Tier 1: Element.getElementById()     (UI5 1.108+)
Tier 2: ElementRegistry.get() (UI5 1.84+)
Tier 3: sap.ui.getCore().byId() (All versions)

This is registered once during injection. All browser scripts call bridge.getById() instead of duplicating the lookup logic (which was a problem in dhikraft v2.5.0 where 6 files had independent copies).

Frame Navigation (WorkZone Dual-Frame)​

SAP BTP WorkZone (formerly Fiori Launchpad as a Service) renders applications inside nested iframes. Praman handles this transparently:

+----------------------------------+
| Shell Frame (WorkZone chrome) |
| +----------------------------+ |
| | App Frame (Fiori app) | |
| | UI5 controls live here | |
| +----------------------------+ |
+----------------------------------+

The bridge must be injected into the app frame, not the shell frame. Praman's fixture layer automatically detects the WorkZone dual-frame layout and targets the correct frame for bridge injection and control operations.

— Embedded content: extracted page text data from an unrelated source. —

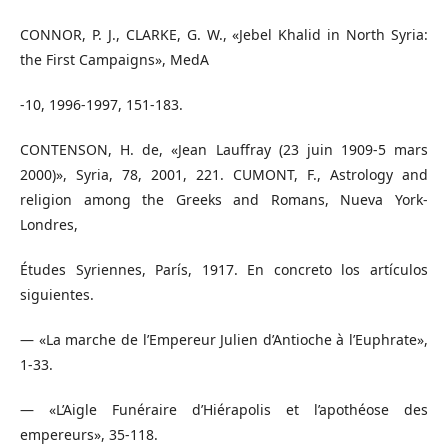
CONNOR, P. J., CLARKE, G. W., «Jebel Khalid in North Syria:
the First Campaigns», MedA
-10, 1996-1997, 151-183.
CONTENSON, H. de, «Jean Lauffray (23 juin 1909-5 mars
2000)», Syria, 78, 2001, 221. CUMONT, F., Astrology and
religion among the Greeks and Romans, Nueva York-
Londres,
Études Syriennes, París, 1917. En concreto los artículos
siguientes.
— «La marche de l’Empereur Julien d’Antioche à l’Euphrate»,
1-33.
— «L’Aigle Funéraire d’Hiérapolis et l’apothéose des
empereurs», 35-118.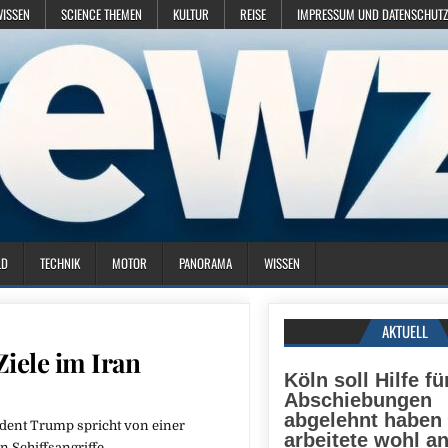
WISSEN
SCIENCE THEMEN
KULTUR
REISE
IMPRESSUM UND DATENSCHUTZ
LD
TECHNIK
MOTOR
PANORAMA
WISSEN
AKTUELL
Ziele im Iran
Köln soll Hilfe fü
Abschiebungen
abgelehnt haben
ident Trump spricht von einer
arbeitete wohl a
Schiffsangriffe.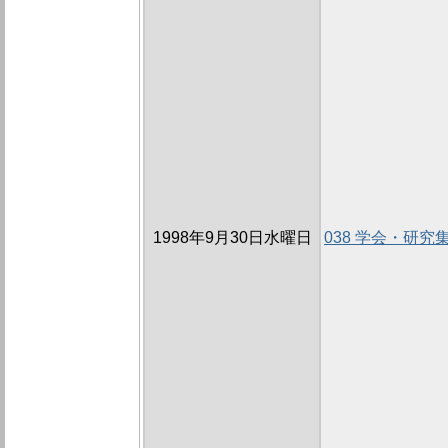
1998年9月30日水曜日
038 学会・研究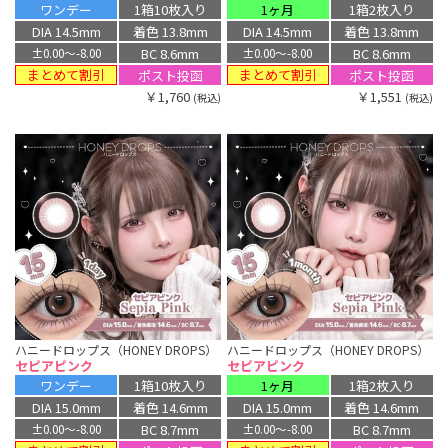
ワンデー
1箱10枚入り
1ヶ月
1箱2枚入り
DIA 14.5mm
着色 13.8mm
DIA 14.5mm
着色 13.8mm
BC 8.6mm
BC 8.6mm
±0.00〜-8.00
±0.00〜-8.00
まとめて割引
まとめて割引
ポスト投函
ポスト投函
￥1,760
￥1,551
(税込)
(税込)
ハニードロップス（HONEY DROPS）
ハニードロップス（HONEY DROPS）
セピアピンク
セピアピンク
ワンデー
1箱10枚入り
1ヶ月
1箱2枚入り
DIA 15.0mm
着色 14.6mm
DIA 15.0mm
着色 14.6mm
BC 8.7mm
BC 8.7mm
±0.00〜-8.00
±0.00〜-8.00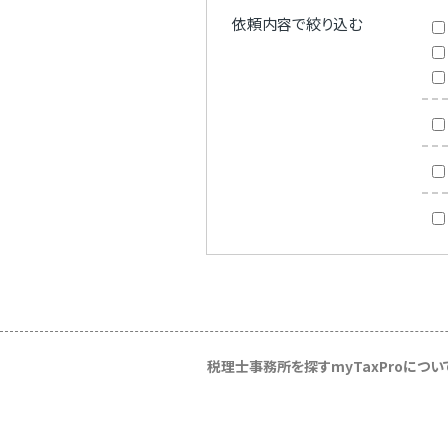
依頼内容で絞り込む
税理士事務所を探す
myTaxProについ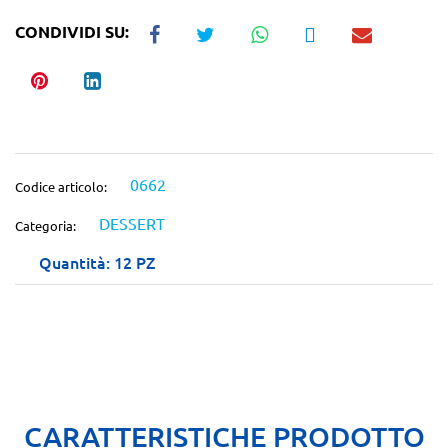
CONDIVIDI SU:
0662
Codice articolo:
DESSERT
Categoria:
Quantità: 12 PZ
CARATTERISTICHE PRODOTTO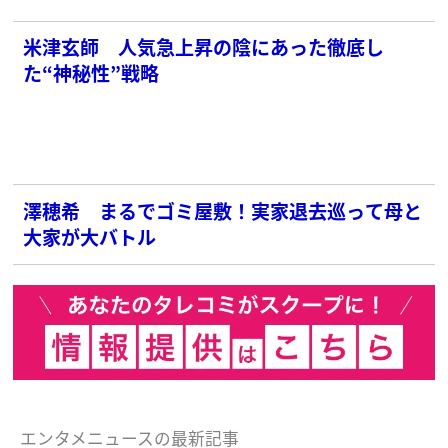
米津玄師 人気急上昇の陰にあった徹底し
た“神秘性”戦略
澤穂希 まるでゴミ屋敷！実家退去巡って母と
大家が大バトル
エンタメニュースの最新記事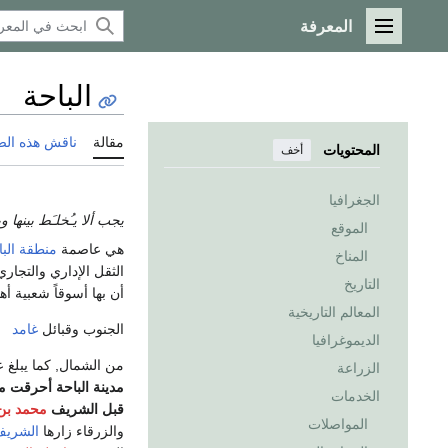
المعرفة
القائمة الرئيسية
الباحة
مقالة
ناقش هذه ال
المحتويات
أخف
الجغرافيا
يجب ألا يـُخلـَط بينها 
الموقع
هي عاصمة
منطقة البا
المناخ
الثقل الإداري والتجاري
التاريخ
أن بها أسوقاً شعبية أ
المعالم التاريخية
الجنوب وقبائل
غامد
الديموغرافيا
من الشمال, كما يبلغ عدد سكا
الزراعة
الخدمات
قبل الشريف
محمد بن 
المواصلات
والزرقاء زارها
الشري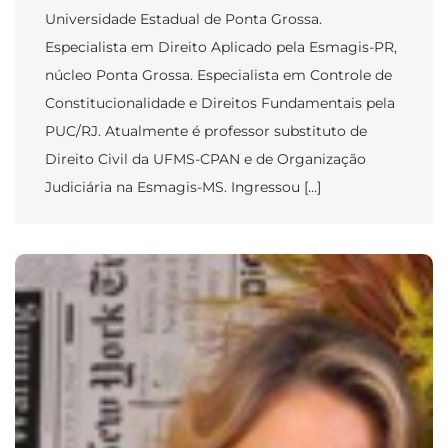
Universidade Estadual de Ponta Grossa.
Especialista em Direito Aplicado pela Esmagis-PR,
núcleo Ponta Grossa. Especialista em Controle de
Constitucionalidade e Direitos Fundamentais pela
PUC/RJ. Atualmente é professor substituto de
Direito Civil da UFMS-CPAN e de Organização
Judiciária na Esmagis-MS. Ingressou […]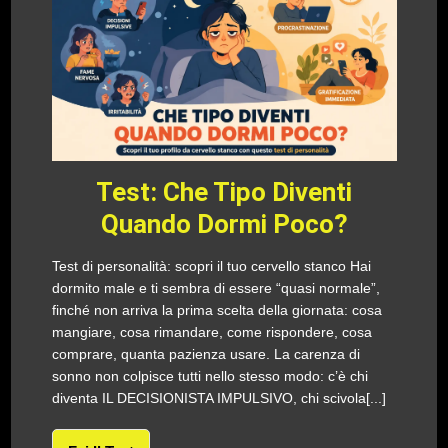
Test: Che Tipo Diventi
Quando Dormi Poco?
Test di personalità: scopri il tuo cervello stanco Hai
dormito male e ti sembra di essere “quasi normale”,
finché non arriva la prima scelta della giornata: cosa
mangiare, cosa rimandare, come rispondere, cosa
comprare, quanta pazienza usare. La carenza di
sonno non colpisce tutti nello stesso modo: c’è chi
diventa IL DECISIONISTA IMPULSIVO, chi scivola[...]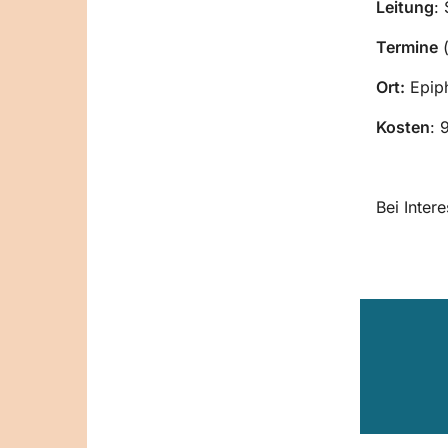
Leitung
:
Termine
(
Ort:
Epiph
Kosten
: 
Bei Inter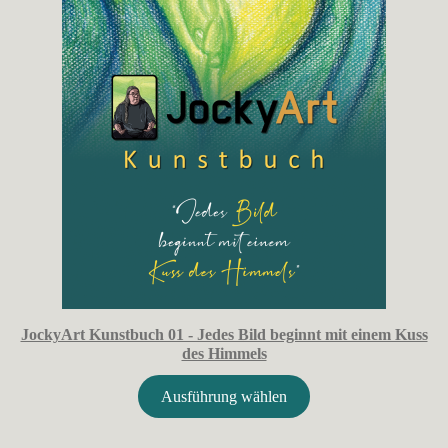
JockyArt Kunstbuch 01 - Jedes Bild beginnt mit einem Kuss
des Himmels
Ausführung wählen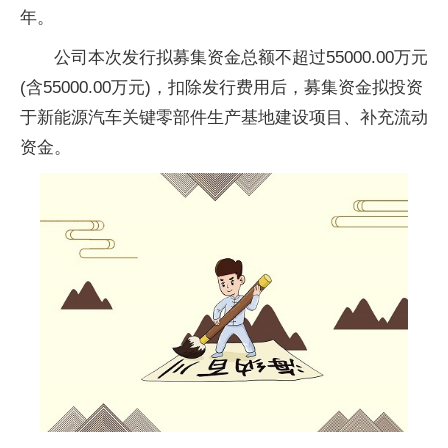
年。
公司本次发行拟募集资金总额不超过55000.00万元
(含55000.00万元)，扣除发行费用后，募集资金拟投资
于新能源汽车关键零部件生产基地建设项目、补充流动
资金。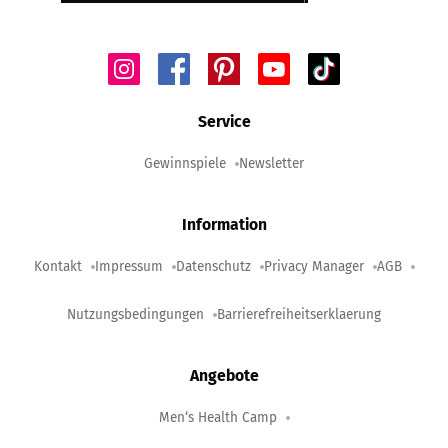
Service
Gewinnspiele
Newsletter
Information
Kontakt
Impressum
Datenschutz
Privacy Manager
AGB
Nutzungsbedingungen
Barrierefreiheitserklaerung
Angebote
Men‘s Health Camp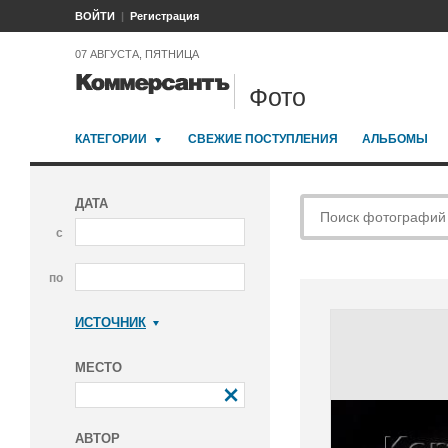
ВОЙТИ
Регистрация
07 АВГУСТА, ПЯТНИЦА
Фото
КАТЕГОРИИ
СВЕЖИЕ ПОСТУПЛЕНИЯ
АЛЬБОМЫ
ДАТА
с
по
ИСТОЧНИК
Коммерсантъ
МЕСТО
АВТОР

After frame navigation (e.g., navigating between Fiori Launchpad tiles), the bridge state in the previous frame is invalidated. The injection tracking resets and re-injects on the next operation.

Object Map Lifecycle​

Non-control UI5 objects (Models, BindingContexts, Routers, etc.) cannot be serialized across the page.evaluate() boundary. Praman stores them in a browser-side Map keyed by UUID:

// Browser side: save an object reference
const uuid = bridge.saveObject(myModel, 'model');
// Returns: 'a1b2c3d4-...'

// Node side: reference the object by UUID in subsequent calls
await page.evaluate((uuid) => bridge.getObject(uuid).getProperty('/Name'), uuid);

TTL-Based Cleanup (D20)​

To prevent memory leaks in long test runs, objects are stored with timestamps:

bridge.objectMap.set(uuid, {
value: obj,
type: type || 'unknown',
storedAt: Date.now(),
});

A cleanup function evicts entries older than the configured TTL. This pairs with the Node-side UI5ObjectCache (TTL + LRU eviction) to keep both sides in sync.

Stability Checks​

Before performing control operations, Praman waits for UI5 to reach a stable (idle) state:

// waitForUI5Stable checks these conditions:
// 1. No pending HTTP requests
// 2. No pending timeouts
// 3. No pending UI5 rendering updates
// 4. RecordReplay is available and idle

await page.waitForFunction(waitForUI5StableScript, { timeout });

The skipStabilityWait option (D23) can be configured globally or per-selector for pages with third-party overlays (like WalkMe) that interfere with stability detection.

Browser Scripts​

The src/bridge/browser-scripts/ directory contains the scripts executed in the browser context:

ScriptPurpose
inject-ui5.tsCore bridge initialization, module references, version detection
find-control.tsUI5 control discovery by selector
execute-method.tsRemote method invocation on UI5 controls
get-selector.tsReverse lookup: DOM element to UI5 selector
get-version.tsUI5 version detection
inspect-control.tsControl metadata introspection for AI
object-map.tsUUID-keyed non-control object storage with TTL
find-control-matchers.tsProperty matcher generation for selectors

Interaction Strategies​

Praman provides three strategies for interacting with UI5 controls:

StrategyApproachBest For
UI5NativeStrategyfire* events -> fireTap -> DOM clickStandard UI5 controls, most reliable
DomFirstStrategyDOM click + auto-detect input typeControls with custom renderers
Opa5StrategyRecordReplay.interactWithControlComplex controls needing SAP's own interaction API

The strategy factory selects the appropriate strategy based on configuration and control type.